Dissecting a hormone-responsive processor for female activity and repetitive behavior

剖析女性活动和重复行为的激素反应处理器

• 批准号: 10562964
• 负责人: HOLLY A. INGRAHAM
• 金额: $ 16.91万
• 依托单位: UNIVERSITY OF CALIFORNIA, SAN FRANCISCO
• 依托单位国家: 美国
• 财政年份: 2020
• 资助国家: 美国
• 起止时间: 2020-03-01 至 2025-02-28
• 项目状态: 未结题
• 来源: https://reporter.nih.gov/project-details/10562964
• 关键词: Address; Affect; Behavior; Body Weight decreased; Brain; CRISPR-mediated transcriptional activation; Cues; Electrophysiology (science); Estrogens; Estrus; Female; Goals; Health; Hormone Responsive; Hormones; Human; Hypothalamic structure; Life; Longevity; Medial; Melanocortin 4 Receptor; Metabolic; Molecular; Mus; Neurons; Pathway interactions; Physical activity; Physiological; Postmenopause; Process; Public Health; Signal Transduction; Slice; Travel; Woman; Work; age related; designer receptors exclusively activated by designer drugs; dosage; experience; improved; innovation; insight; metabolic fitness; mind control; mouse model; novel; repetitive behavior; sex

Project Summary/Abstract The goal of this revised R01 is to determine how a hypothalamic region integrates and then processes hormone and CNS metabolic cues to affect sex-dependent physical activity behavior in female mice.

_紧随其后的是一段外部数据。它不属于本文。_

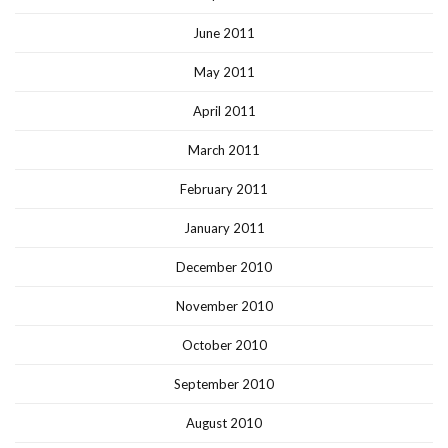
June 2011
May 2011
April 2011
March 2011
February 2011
January 2011
December 2010
November 2010
October 2010
September 2010
August 2010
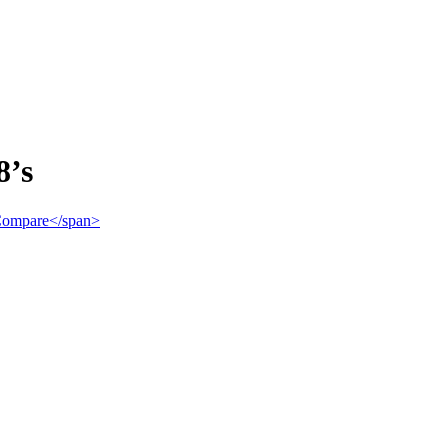
8’s
">Compare</span>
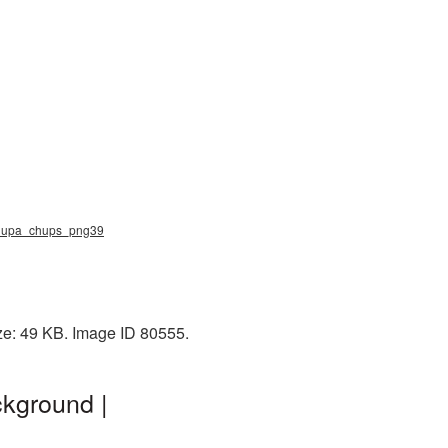
 chupa_chups_png39
ze: 49 KB. Image ID 80555.
kground |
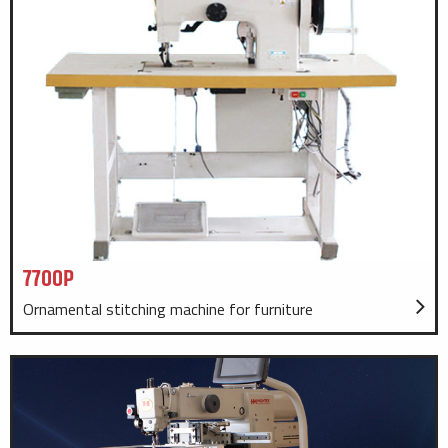
7700P
Ornamental stitching machine for furniture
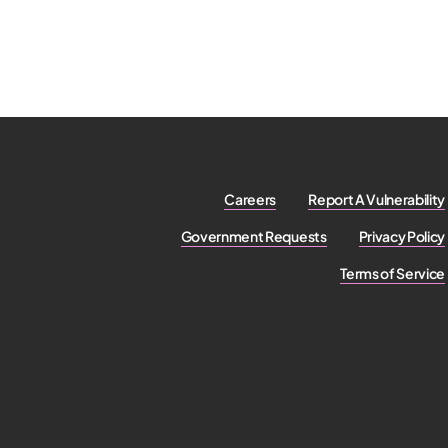
Careers
Report A Vulnerability
Government Requests
Privacy Policy
Terms of Service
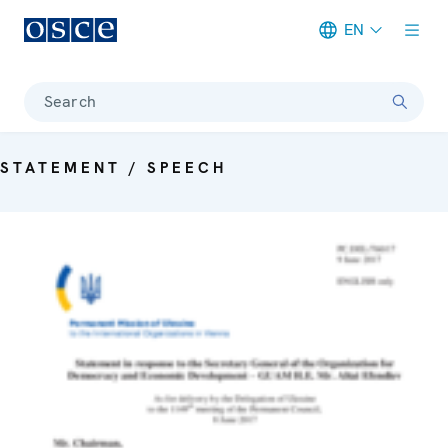
EN
Meta navigation
Search
STATEMENT / SPEECH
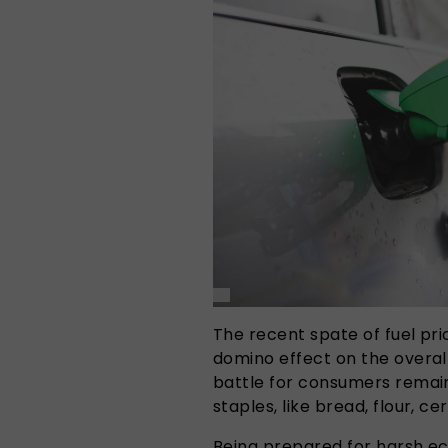
The recent spate of fuel pr
domino effect on the overall
battle for consumers remains
staples, like bread, flour, ce
Being prepared for harsh ec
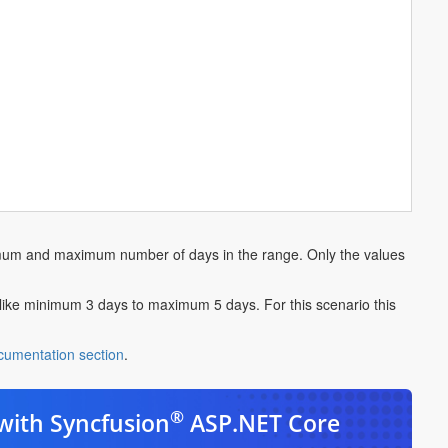
nimum and maximum number of days in the range. Only the values
like minimum 3 days to maximum 5 days. For this scenario this
cumentation section
.
®
with Syncfusion
ASP.NET Core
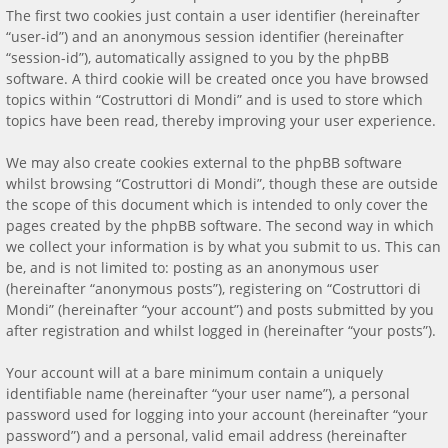
The first two cookies just contain a user identifier (hereinafter
“user-id”) and an anonymous session identifier (hereinafter
“session-id”), automatically assigned to you by the phpBB
software. A third cookie will be created once you have browsed
topics within “Costruttori di Mondi” and is used to store which
topics have been read, thereby improving your user experience.
We may also create cookies external to the phpBB software
whilst browsing “Costruttori di Mondi”, though these are outside
the scope of this document which is intended to only cover the
pages created by the phpBB software. The second way in which
we collect your information is by what you submit to us. This can
be, and is not limited to: posting as an anonymous user
(hereinafter “anonymous posts”), registering on “Costruttori di
Mondi” (hereinafter “your account”) and posts submitted by you
after registration and whilst logged in (hereinafter “your posts”).
Your account will at a bare minimum contain a uniquely
identifiable name (hereinafter “your user name”), a personal
password used for logging into your account (hereinafter “your
password”) and a personal, valid email address (hereinafter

We showed previously that loss of hormone-responsive neurons in the medial basal hypothalamus (MBH) diminishes activity only in female mice. In new work, we discovered that a small, discrete cluster of melanocortin 4 receptor (Mc4r)-expressing neurons in the ventrolateral region of the ventromedial hypothalamus (VMHvlMC4R neurons) increases female activity and promotes weight loss when activated. Increasing dosage of Mc4r in the VMHvl of wild type female mice by CRISPRa increases distance traveled leading to weight loss when pair-fed with control mice. Here, we will ask if this VMHvlMC4R node can be exploited to mitigate age-related and environmental- induced metabolic challenges and also define the mechanistic pathway and circuits responsible for regulating this module. Aim 1 will ask if the VMHvlMC4R node depends on hormones, can improve metabolic deficits, and whether silencing this node (inhibitory DREADDs) results in lowered physical activity behaviors. Aim 2 will confirm that Mc4r is an integral part of this node and define other signaling components that participate in the VMHvlMC4R activity node. Aim 3 will address the physiological consequences of melanocortin and estrogen signaling in modulating VMHvlMC4R neuron activity by electrophysiology brain slice recordings with the Gao lab (Yale) and begin mapping inputs that interact with VMHvlMC4R neurons. We posit that this ancillary VMHvlMC4R female-module disengages in states of low or no estrogen (estrus or post-menopause period) thereby reducing metabolic fitness. Our approaches to define the molecular basis of this VMHvl activity node are highly innovative and likely to provide novel insights into how fluctuating hormone-status in a normal cycling female or during different life-stages drives physical activity behaviors.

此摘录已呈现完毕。